- Directed by: Frank Richardson
- Written by: Brock Williams
- Produced by: Irving Asher
- Starring: William Austin Muriel Angelus Garry Marsh
- Cinematography: Basil Emmott
- Production company: Warner Brothers
- Distributed by: Warner Brothers
- Release date: December 1932;
- Running time: 54 minutes
- Country: United Kingdom
- Language: English

= Don't Be a Dummy =

1932 British film by Frank Richardson

Don't Be a Dummy is a 1932 British comedy film directed by Frank Richardson and starring William Austin, Muriel Angelus and Garry Marsh. It was written by Brock WIlliams. The film was a quota quickie made by the British subsidiary of Warner Brothers at Teddington Studios.

== Preservation status ==
The British Film Institute National Archive holds a collection of stills but no film or video materials.

==Plot==
Lord Tony Probus and his jockey Dodds are banned from the track following the suspicious underperformance of Tony's horse, which had been the favourite. The culprit behind the sabotage is Captain Fitzgerald, Tony's rival for the affections of Lady Diana Summers, who manages to completely cover his tracks. Ruined by the scandal, Tony falls into poverty and becomes a street entertainer, working as a ventriloquist with Dodds as his dummy. Their act eventually lands them a professional stage engagement. While at the theatre, Dodds overhears Fitzgerald plotting to dope Lady Diana's racehorse. He immediately alerts Tony, and the two scramble to thwart the scheme, successfully forcing Fitzgerald to confess.

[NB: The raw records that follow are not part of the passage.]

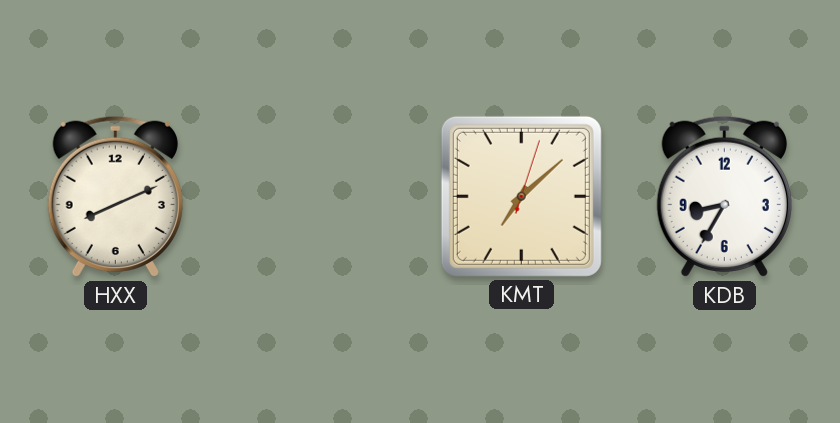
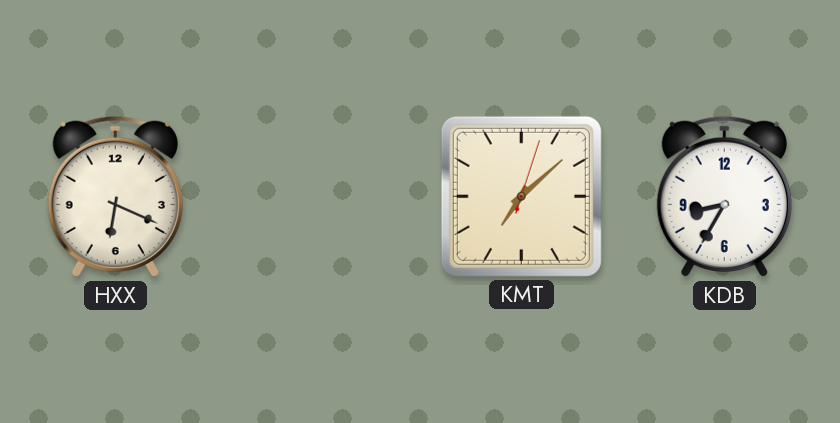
HXX: 8:11 -> 6:19
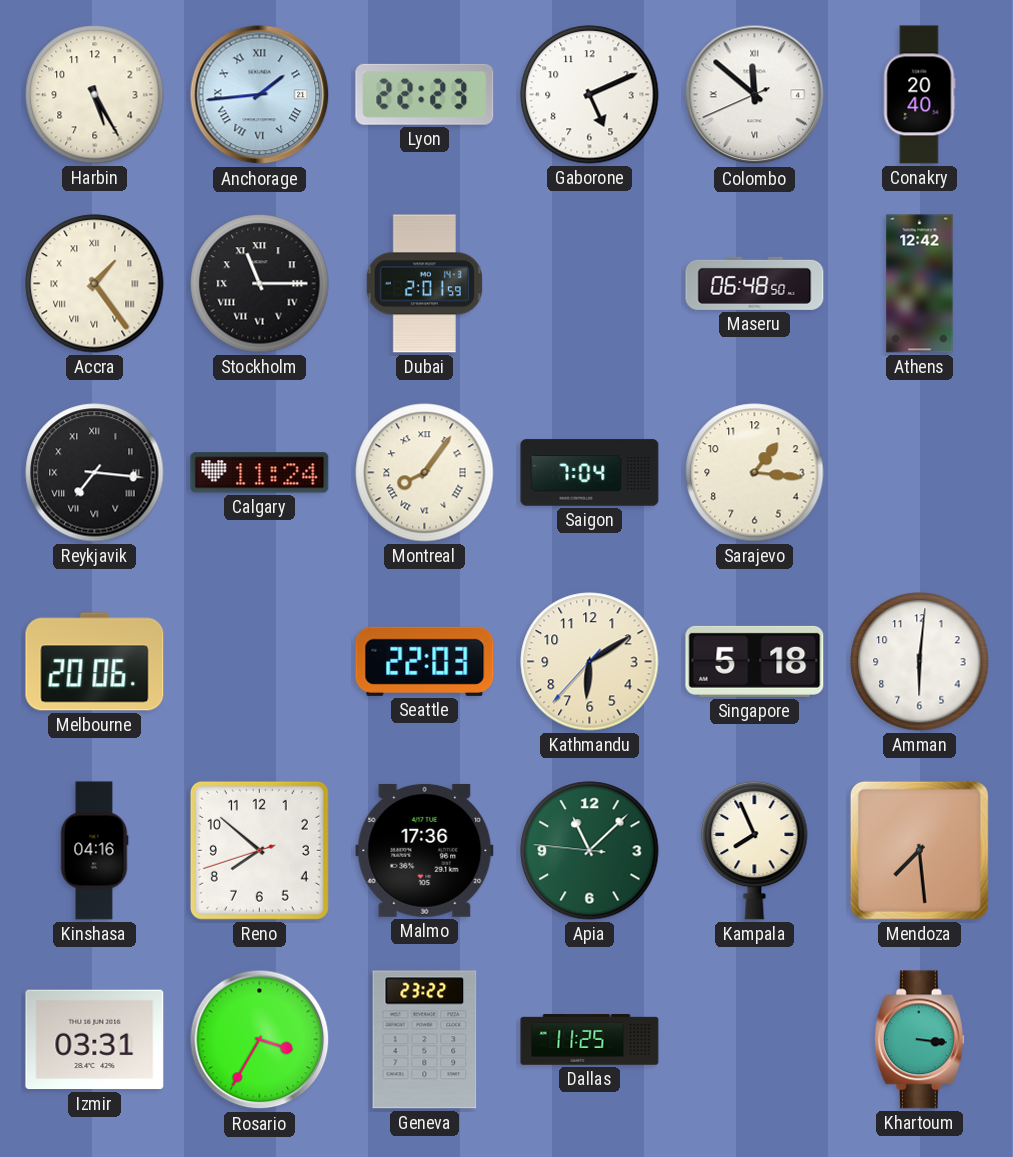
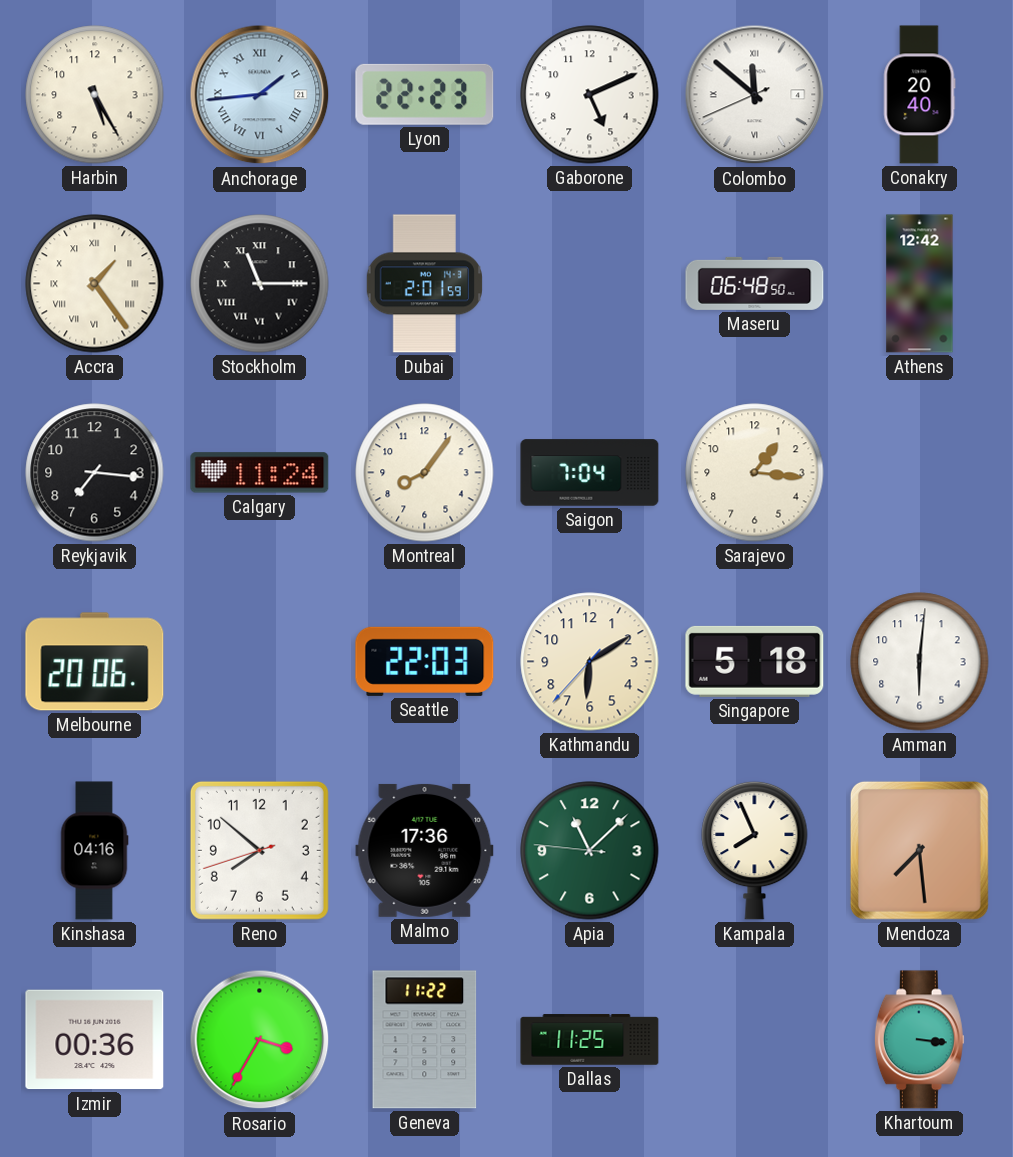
Reykjavik numerals: Roman -> Arabic
Montreal numerals: Roman -> Arabic
Izmir: 03:31 -> 00:36
Geneva: 23:22 -> 11:22
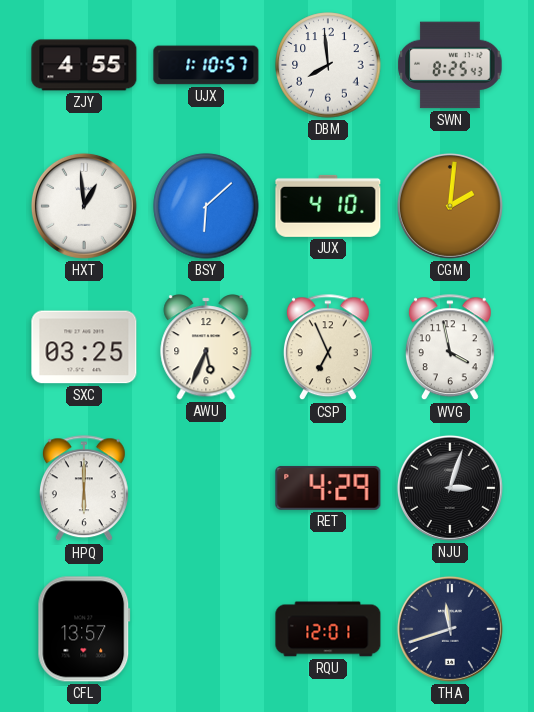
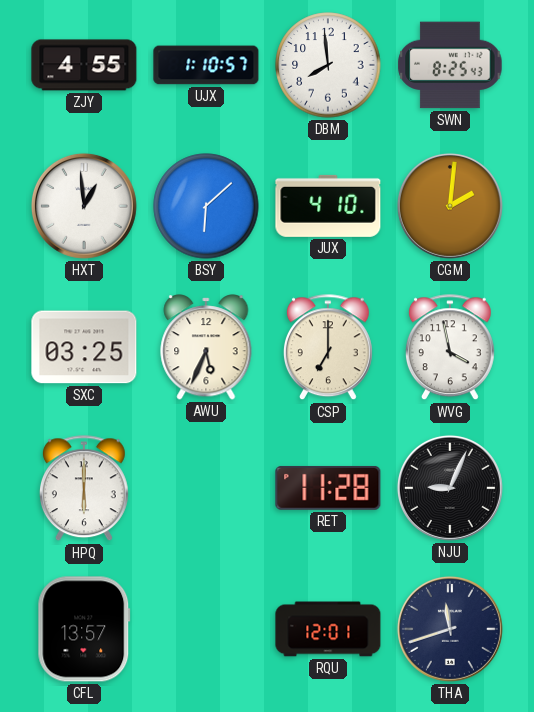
CSP: 6:56 -> 7:00
RET: 4:29 -> 11:28
NJU: 3:03 -> 9:04
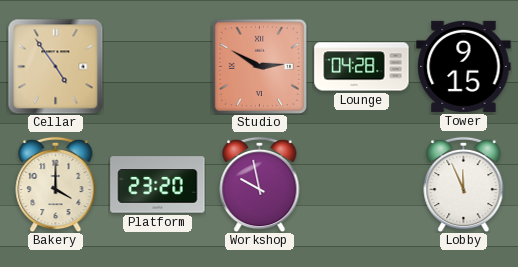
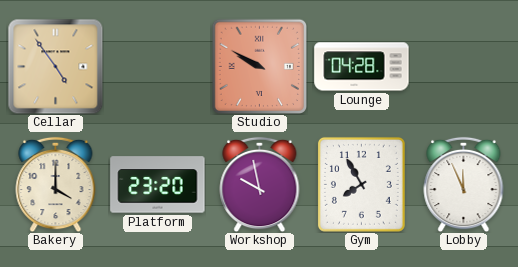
Studio: 2:50 -> 9:50
Tower: 9:15 -> none
Gym: none -> 7:55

The truth now revealed, the Jockey Club reinstates Tony and Dodds, and Lady Diana's horse races to victory.

==Cast==
- William Austin as Lord Tony Probus
- Muriel Angelus as Lady Diana Summers
- Garry Marsh as Captain Fitzgerald
- Georgie Harris as Dodds
- Mike Johnson as tramp
- Sally Stewart as Florrie
- Catherine Watts as Connie Sylvester
- Charles Castella

== Reception ==
Kine Weekly wrote: "Comedy-Drama with a sporting background, which provides moderate light entertainment for the unsophisticated, but fails to make the most of the possibilities presented by the bright, but original, theme. The dialogue is thin and impedes the action, while the horse race scenes are somewhat loose in detail. ... The entertainment offered is simple, but its naivete defies serious criticism and it should get by as a supporting offering in the smaller halls."

Picture Show wrote: "The treatment and direction ... do not get as much from the idea as they could have done."